Records from a data collection
▼

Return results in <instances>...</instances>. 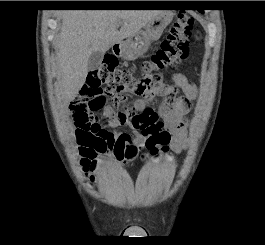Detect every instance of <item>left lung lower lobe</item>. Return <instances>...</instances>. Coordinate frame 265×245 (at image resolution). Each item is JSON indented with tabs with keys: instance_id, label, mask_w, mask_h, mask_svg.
Segmentation results:
<instances>
[{
	"instance_id": "left-lung-lower-lobe-1",
	"label": "left lung lower lobe",
	"mask_w": 265,
	"mask_h": 245,
	"mask_svg": "<svg viewBox=\"0 0 265 245\" xmlns=\"http://www.w3.org/2000/svg\"><path fill=\"white\" fill-rule=\"evenodd\" d=\"M198 11L203 13V10H198Z\"/></svg>"
}]
</instances>
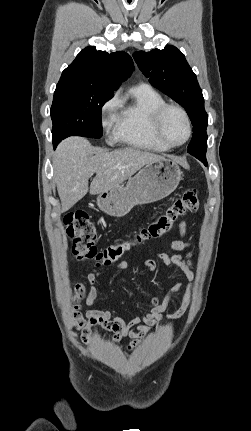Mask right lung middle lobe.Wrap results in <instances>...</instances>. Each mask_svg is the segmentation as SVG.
<instances>
[{"label":"right lung middle lobe","mask_w":251,"mask_h":431,"mask_svg":"<svg viewBox=\"0 0 251 431\" xmlns=\"http://www.w3.org/2000/svg\"><path fill=\"white\" fill-rule=\"evenodd\" d=\"M113 94L73 84H57L51 107L52 137L59 143L72 136L100 138L101 109Z\"/></svg>","instance_id":"right-lung-middle-lobe-1"}]
</instances>
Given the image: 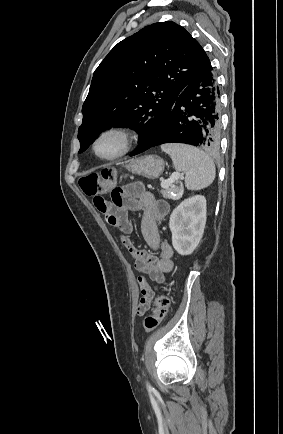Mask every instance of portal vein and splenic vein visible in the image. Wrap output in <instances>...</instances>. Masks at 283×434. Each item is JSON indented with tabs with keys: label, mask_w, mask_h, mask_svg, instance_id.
I'll list each match as a JSON object with an SVG mask.
<instances>
[{
	"label": "portal vein and splenic vein",
	"mask_w": 283,
	"mask_h": 434,
	"mask_svg": "<svg viewBox=\"0 0 283 434\" xmlns=\"http://www.w3.org/2000/svg\"><path fill=\"white\" fill-rule=\"evenodd\" d=\"M180 174L178 173H174L171 175V177L167 180H162L161 181V186L163 188L168 187L170 184H172L173 182L177 181L180 178Z\"/></svg>",
	"instance_id": "1"
}]
</instances>
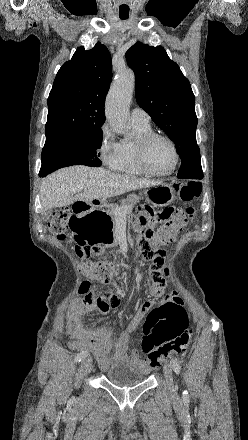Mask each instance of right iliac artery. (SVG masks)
Returning <instances> with one entry per match:
<instances>
[{"instance_id":"obj_1","label":"right iliac artery","mask_w":248,"mask_h":440,"mask_svg":"<svg viewBox=\"0 0 248 440\" xmlns=\"http://www.w3.org/2000/svg\"><path fill=\"white\" fill-rule=\"evenodd\" d=\"M89 355L87 351H82L75 356V362H80Z\"/></svg>"}]
</instances>
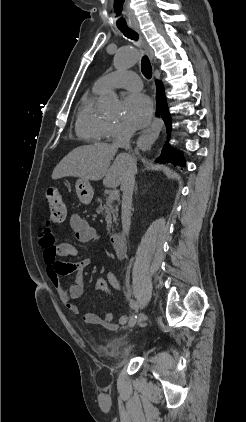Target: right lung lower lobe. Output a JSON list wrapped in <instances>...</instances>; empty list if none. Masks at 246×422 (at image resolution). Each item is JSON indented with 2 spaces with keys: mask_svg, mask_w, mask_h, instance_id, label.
<instances>
[{
  "mask_svg": "<svg viewBox=\"0 0 246 422\" xmlns=\"http://www.w3.org/2000/svg\"><path fill=\"white\" fill-rule=\"evenodd\" d=\"M156 86H157V94H156V100H157V111H156V115L162 117V119L165 122V125L167 127V133L168 136L167 138L169 139V133H170V126H171V121H170V115L168 112V107H167V103H166V98H165V94H164V88L161 82L156 81ZM156 162L158 163H173L174 165L178 164L182 167L185 166V161L184 158L182 156V154L180 152H177L176 150L172 149L169 145H168V140L166 141L161 155L160 157H158L156 159Z\"/></svg>",
  "mask_w": 246,
  "mask_h": 422,
  "instance_id": "1",
  "label": "right lung lower lobe"
}]
</instances>
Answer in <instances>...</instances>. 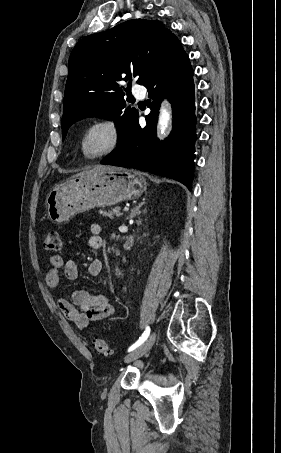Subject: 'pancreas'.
<instances>
[{"label": "pancreas", "instance_id": "pancreas-1", "mask_svg": "<svg viewBox=\"0 0 281 453\" xmlns=\"http://www.w3.org/2000/svg\"><path fill=\"white\" fill-rule=\"evenodd\" d=\"M100 214L103 216H109V218H114L116 216H120L122 212H120V206H115V208H111V210H100Z\"/></svg>", "mask_w": 281, "mask_h": 453}]
</instances>
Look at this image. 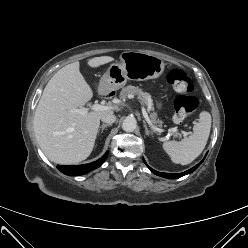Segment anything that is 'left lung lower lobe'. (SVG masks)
I'll list each match as a JSON object with an SVG mask.
<instances>
[{"mask_svg":"<svg viewBox=\"0 0 248 248\" xmlns=\"http://www.w3.org/2000/svg\"><path fill=\"white\" fill-rule=\"evenodd\" d=\"M203 160H204V159H203ZM203 160H202L199 164H197L196 166H194L193 168H191V169H189V170H187V171H185V172H183V173L169 174V173L158 172V171H156V170L150 168V167L146 164L145 160L143 159L144 163L148 166V168L150 169V171H151L152 173H154V174H156V175H158V176H161V177L168 178V179H177V178H180V177H182V176H184V175H187V174L192 173L193 171H195V170L199 167V165L203 162Z\"/></svg>","mask_w":248,"mask_h":248,"instance_id":"1","label":"left lung lower lobe"}]
</instances>
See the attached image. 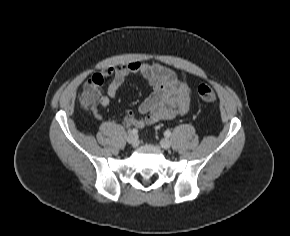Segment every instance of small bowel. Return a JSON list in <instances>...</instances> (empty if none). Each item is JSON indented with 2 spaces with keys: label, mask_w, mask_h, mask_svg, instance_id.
Instances as JSON below:
<instances>
[{
  "label": "small bowel",
  "mask_w": 290,
  "mask_h": 236,
  "mask_svg": "<svg viewBox=\"0 0 290 236\" xmlns=\"http://www.w3.org/2000/svg\"><path fill=\"white\" fill-rule=\"evenodd\" d=\"M132 75H141L148 80L153 86V92L139 106L138 111L144 116L142 119H138L134 112L126 111L124 123L127 126L151 125L188 112L191 91L186 77L157 63L131 62L111 66L94 74L92 79L102 81V84L105 79L111 78L106 93L100 94L98 104L101 107L109 106L111 100L117 97L126 79ZM94 112L96 113L95 109Z\"/></svg>",
  "instance_id": "small-bowel-1"
}]
</instances>
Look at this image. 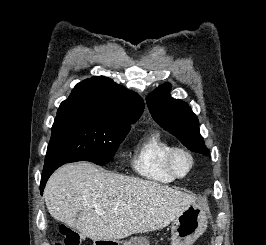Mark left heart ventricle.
Returning <instances> with one entry per match:
<instances>
[{"mask_svg": "<svg viewBox=\"0 0 266 245\" xmlns=\"http://www.w3.org/2000/svg\"><path fill=\"white\" fill-rule=\"evenodd\" d=\"M175 167L180 175L186 174V172L189 170L190 167V160L189 158L184 154H178L175 159Z\"/></svg>", "mask_w": 266, "mask_h": 245, "instance_id": "left-heart-ventricle-1", "label": "left heart ventricle"}]
</instances>
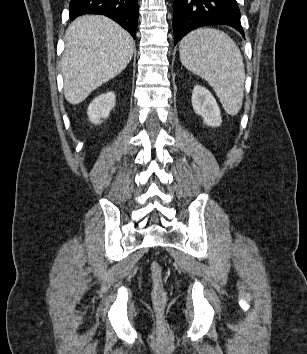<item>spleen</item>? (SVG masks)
Masks as SVG:
<instances>
[{"instance_id": "obj_1", "label": "spleen", "mask_w": 307, "mask_h": 354, "mask_svg": "<svg viewBox=\"0 0 307 354\" xmlns=\"http://www.w3.org/2000/svg\"><path fill=\"white\" fill-rule=\"evenodd\" d=\"M181 63L205 79L229 115H236L244 96L245 68L241 52L224 32L200 28L186 35L179 45Z\"/></svg>"}]
</instances>
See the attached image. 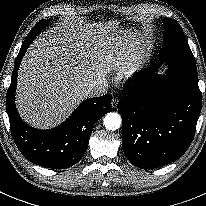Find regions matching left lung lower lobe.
Returning a JSON list of instances; mask_svg holds the SVG:
<instances>
[{
	"label": "left lung lower lobe",
	"mask_w": 206,
	"mask_h": 206,
	"mask_svg": "<svg viewBox=\"0 0 206 206\" xmlns=\"http://www.w3.org/2000/svg\"><path fill=\"white\" fill-rule=\"evenodd\" d=\"M124 93L118 110L129 161L152 169L181 157L194 138L201 111L197 70L169 65L164 76L147 70L132 78Z\"/></svg>",
	"instance_id": "0a47b994"
}]
</instances>
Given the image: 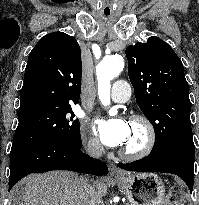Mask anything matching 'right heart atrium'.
I'll return each mask as SVG.
<instances>
[{"label":"right heart atrium","instance_id":"right-heart-atrium-1","mask_svg":"<svg viewBox=\"0 0 199 205\" xmlns=\"http://www.w3.org/2000/svg\"><path fill=\"white\" fill-rule=\"evenodd\" d=\"M86 150L92 156H98L101 152V147L97 140L93 138H89L86 141Z\"/></svg>","mask_w":199,"mask_h":205}]
</instances>
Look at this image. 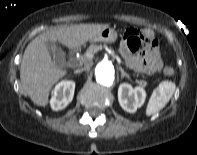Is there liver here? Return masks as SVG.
<instances>
[{"label": "liver", "instance_id": "obj_1", "mask_svg": "<svg viewBox=\"0 0 197 155\" xmlns=\"http://www.w3.org/2000/svg\"><path fill=\"white\" fill-rule=\"evenodd\" d=\"M107 27L108 24L58 27L42 33L28 44L21 62L20 80L34 104L46 106L51 88L67 73L52 62L46 43L58 41L68 48L80 47Z\"/></svg>", "mask_w": 197, "mask_h": 155}]
</instances>
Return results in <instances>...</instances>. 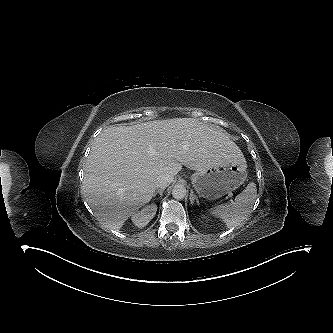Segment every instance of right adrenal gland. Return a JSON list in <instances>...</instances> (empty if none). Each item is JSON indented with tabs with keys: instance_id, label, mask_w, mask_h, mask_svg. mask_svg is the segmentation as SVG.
Returning a JSON list of instances; mask_svg holds the SVG:
<instances>
[{
	"instance_id": "obj_1",
	"label": "right adrenal gland",
	"mask_w": 333,
	"mask_h": 333,
	"mask_svg": "<svg viewBox=\"0 0 333 333\" xmlns=\"http://www.w3.org/2000/svg\"><path fill=\"white\" fill-rule=\"evenodd\" d=\"M164 190H165V188L158 189V190L154 193L153 197H156L157 194H159L160 197H162V196H163V192H164Z\"/></svg>"
}]
</instances>
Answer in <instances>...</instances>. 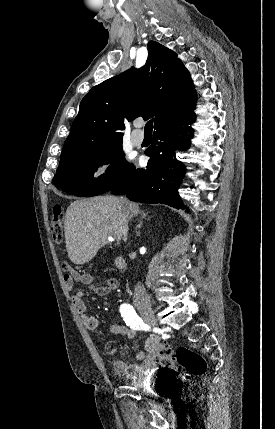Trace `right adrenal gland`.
<instances>
[{
    "label": "right adrenal gland",
    "instance_id": "1",
    "mask_svg": "<svg viewBox=\"0 0 275 429\" xmlns=\"http://www.w3.org/2000/svg\"><path fill=\"white\" fill-rule=\"evenodd\" d=\"M148 213H149V212H144L143 210H140V211H139V214H140V220H139L138 225L136 226V233H137V235H140V231H139V229H140V228H141V226L143 225V219H144V218H146V216H148Z\"/></svg>",
    "mask_w": 275,
    "mask_h": 429
}]
</instances>
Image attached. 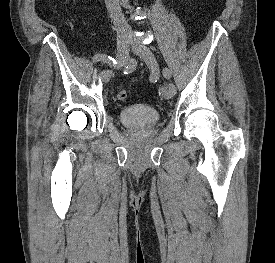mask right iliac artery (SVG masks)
<instances>
[{"mask_svg": "<svg viewBox=\"0 0 275 263\" xmlns=\"http://www.w3.org/2000/svg\"><path fill=\"white\" fill-rule=\"evenodd\" d=\"M98 61H103L109 65H116L117 62L114 60V58L110 55H107V54H96L94 57H93V62H98Z\"/></svg>", "mask_w": 275, "mask_h": 263, "instance_id": "82829eb1", "label": "right iliac artery"}]
</instances>
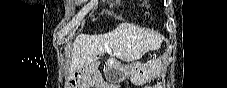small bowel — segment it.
Here are the masks:
<instances>
[{
  "instance_id": "small-bowel-1",
  "label": "small bowel",
  "mask_w": 227,
  "mask_h": 88,
  "mask_svg": "<svg viewBox=\"0 0 227 88\" xmlns=\"http://www.w3.org/2000/svg\"><path fill=\"white\" fill-rule=\"evenodd\" d=\"M101 87H103V88H111L113 86H111L110 84L103 83V84H101Z\"/></svg>"
}]
</instances>
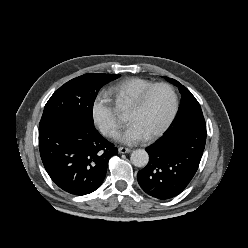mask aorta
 Returning a JSON list of instances; mask_svg holds the SVG:
<instances>
[{
    "instance_id": "aorta-1",
    "label": "aorta",
    "mask_w": 248,
    "mask_h": 248,
    "mask_svg": "<svg viewBox=\"0 0 248 248\" xmlns=\"http://www.w3.org/2000/svg\"><path fill=\"white\" fill-rule=\"evenodd\" d=\"M130 160L136 167H145L149 161V155L144 149H136L131 153Z\"/></svg>"
}]
</instances>
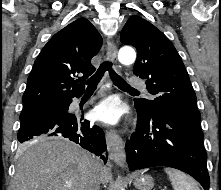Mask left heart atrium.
Segmentation results:
<instances>
[{
	"label": "left heart atrium",
	"instance_id": "39dd6f15",
	"mask_svg": "<svg viewBox=\"0 0 221 190\" xmlns=\"http://www.w3.org/2000/svg\"><path fill=\"white\" fill-rule=\"evenodd\" d=\"M93 115L98 121L114 124L120 117L119 103L115 99H106L94 108Z\"/></svg>",
	"mask_w": 221,
	"mask_h": 190
}]
</instances>
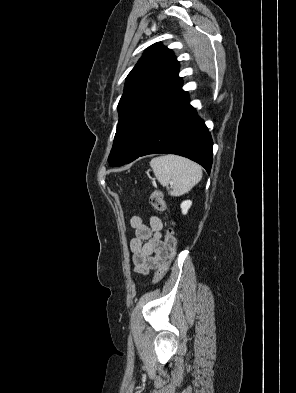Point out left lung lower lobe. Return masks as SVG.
<instances>
[{"instance_id": "left-lung-lower-lobe-1", "label": "left lung lower lobe", "mask_w": 296, "mask_h": 393, "mask_svg": "<svg viewBox=\"0 0 296 393\" xmlns=\"http://www.w3.org/2000/svg\"><path fill=\"white\" fill-rule=\"evenodd\" d=\"M163 153L187 157L210 173L212 138L184 91L150 124L125 164L140 156Z\"/></svg>"}]
</instances>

▲

▸ **WORK REQUIRED**: Give back exactly the lines from the one with "Point out left" through the end of the records above, inclusive, and omit any pictures.

▸ **REPLY**:
Point out left lung lower lobe. Return masks as SVG.
<instances>
[{"instance_id": "left-lung-lower-lobe-1", "label": "left lung lower lobe", "mask_w": 296, "mask_h": 393, "mask_svg": "<svg viewBox=\"0 0 296 393\" xmlns=\"http://www.w3.org/2000/svg\"><path fill=\"white\" fill-rule=\"evenodd\" d=\"M163 153L187 157L210 173L212 138L184 91L150 124L125 164L140 156Z\"/></svg>"}]
</instances>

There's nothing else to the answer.